The market’s relief over Infosys’s withdrawal from the Axon acquisition is also evident from the performance of HCL Technologies Ltd’s shares, which fell by as much as 9.3%. HCL’s bid of 650 pence a share for Axon was already high, but looks worse in light of the deterioration in the global economy and falling asset prices.

In other words, but for the relieving news on its bid for Axon, Infosys shares could have fallen much more. Another factor that worked in the company’s favour was low valuations. Based on the low its shares hit on Friday, Infosys was valued at just 10.3 times expected earnings for the current year.

Based on Friday’s close, Infosys shares are now valued 12.1 times estimated fiscal 2009 earnings. Note that revenues have grown by 22% and core earnings by over 30% in the first six months of the current year in dollar terms, i.e. even without accounting for the benefit of the sharp rupee depreciation.

But even the company now expects growth to contract sharply. In July, Infosys’ annual guidance implied that revenues in the second half of the year would grow by 20%, slightly lower than the growth in the first half. Its current view implies a growth of less than 10%. But note that about half of that contraction is on account of a sharp appreciation of the dollar versus other currencies such as the euro and pound, which now account for a large proportion of the company’s revenues. If one were to adjust for the impact of these currency movements, the core growth expectation has dropped to 15%, which, too, is a substantial deceleration.

V. Balakrishnan, chief financial officer of Infosys, says that this drop reflects the change in the global environment in the last four weeks. The large extent of capital contraction, he says, will not only impact financial services firms, but the contagion could spread to the retail industry because of a drop in consumer confidence, and eventually to manufacturers. Besides, the European region, which was till recently a safe haven, has begun to get affected badly as well. These circumstances explain Infosys’s cautious outlook for the rest of the year.

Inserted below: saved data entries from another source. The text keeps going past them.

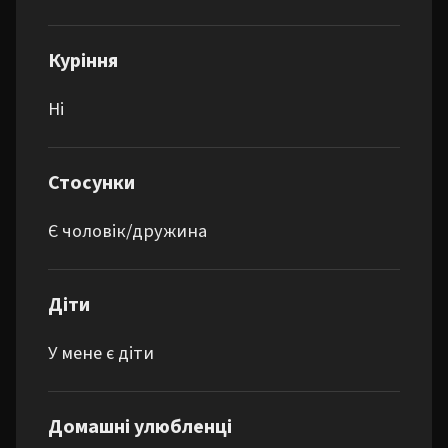
Куріння
Ні
Стосунки
Є чоловік/дружина
Діти
У мене є діти
Домашні улюбленці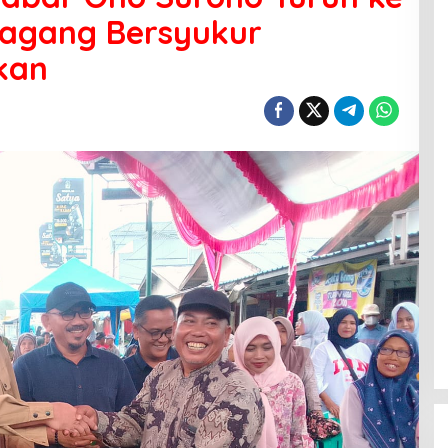
agang Bersyukur
lkan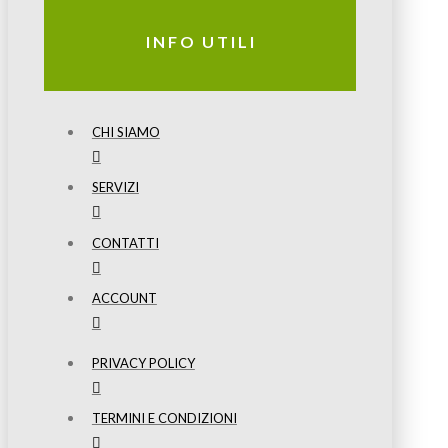
INFO UTILI
CHI SIAMO
SERVIZI
CONTATTI
ACCOUNT
PRIVACY POLICY
TERMINI E CONDIZIONI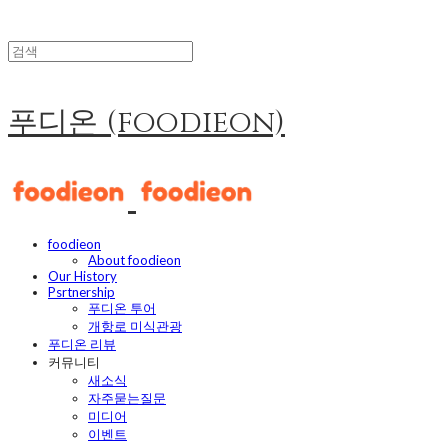
푸디온 (foodieon)
foodieon
About foodieon
Our History
Psrtnership
푸디온 투어
개항로 미식관광
푸디온 리뷰
커뮤니티
새소식
자주묻는질문
미디어
이벤트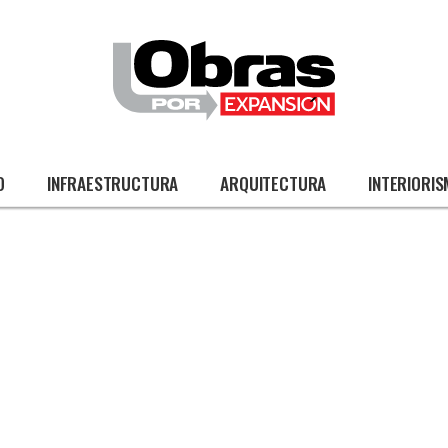
O
INFRAESTRUCTURA
ARQUITECTURA
INTERIORI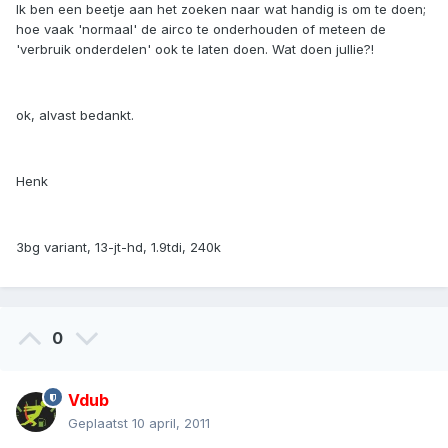
Ik ben een beetje aan het zoeken naar wat handig is om te doen;
hoe vaak 'normaal' de airco te onderhouden of meteen de
'verbruik onderdelen' ook te laten doen. Wat doen jullie?!
ok, alvast bedankt.
Henk
3bg variant, 13-jt-hd, 1.9tdi, 240k
0
Vdub
Geplaatst
10 april, 2011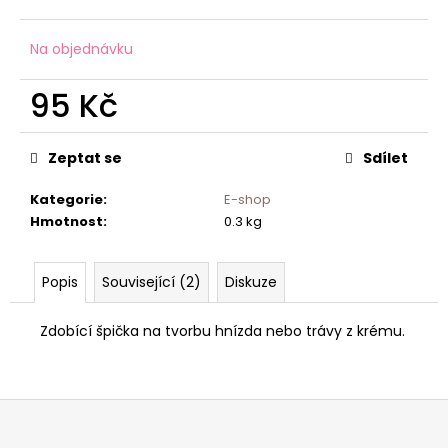
č
u
j
Na objednávku
e
m
95 Kč
e
Měrná
cena:
Zeptat se
Sdílet
Kategorie
:
E-shop
Hmotnost
:
0.3 kg
Popis
Související (2)
Diskuze
Zdobící špička na tvorbu hnízda nebo trávy z krému.
Z
á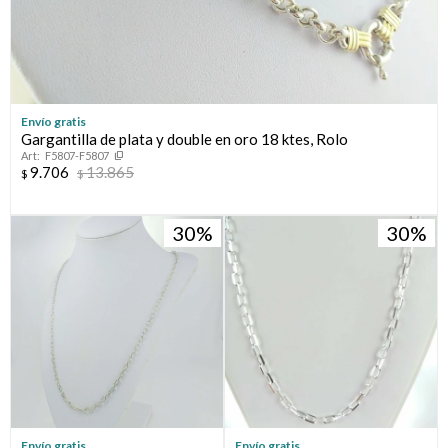
Envío gratis
Gargantilla de plata y double en oro 18 ktes, Rolo
F5807-F5807
9.706
13.865
$
$
30
30
Envío gratis
Envío gratis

The bigger issue, however, is that global problems are only intensifying and the full impact of some of these issues will be felt by Indian IT firms only a few quarters later. The financial year 2009-10 targets of most IT analysts are rather bullish, and don’t seem to reflect these ground realities.

Infosys’ cautious guidance suggests that there is ample room for disappointment, at least as far as next year’s estimates go.